Review of recent journal articles and various relevant current textbooks provides strong evidence to show that anticholinergic burden is a material issue in frail and at-risk patients. This study assesses the anticholinergic burden in a group of patients in residential care facilities and then applies a theoretical intervention model. It is based on a scoring system known as the Anticholinergic Cognitive Burden (ACB) scale, and attempts to reduce the anticholinergic burden while maintaining therapeutic benefits.
Methods:
A database of 691 patients was analyzed for each individual's ACB based on the scale of scoring produced by groups of experts in the area. A theoretical intervention was then conducted using relevant, evidence-based practice guidelines for clinical therapeutics in Australia.
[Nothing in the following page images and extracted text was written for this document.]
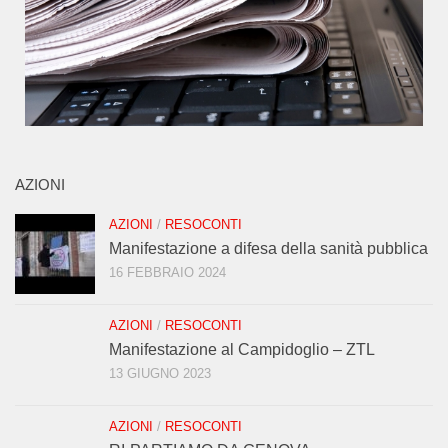
AZIONI
AZIONI
/
RESOCONTI
Manifestazione a difesa della sanità pubblica
16 FEBBRAIO 2024
AZIONI
/
RESOCONTI
Manifestazione al Campidoglio – ZTL
13 GIUGNO 2023
AZIONI
/
RESOCONTI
The intervention had the aim of reducing the total ACB without affecting the apparent intended effectiveness of the prescribed therapy.
Results:
Of the 35% (n = 242) patients who score at least 1 point on the ACB, a reduction is achievable in 59% of the cases. In particular, the reduction from a clinically significant score of 3 or above to 2 or below for 49 of those patients is possible in 85% of the cases. Overall, this represents a reduction from 7.10% to 1.01% for the entire population. It is also found that of the 246,960 counts of items dispensed (both prescription and non-prescription) for these patients, 47,334 (or 19.2%) of these were of agents on the ACB scale.
Conclusions:
The study found that it appears to be possible that the total ACB of a group of 691 patients can be significantly reduced.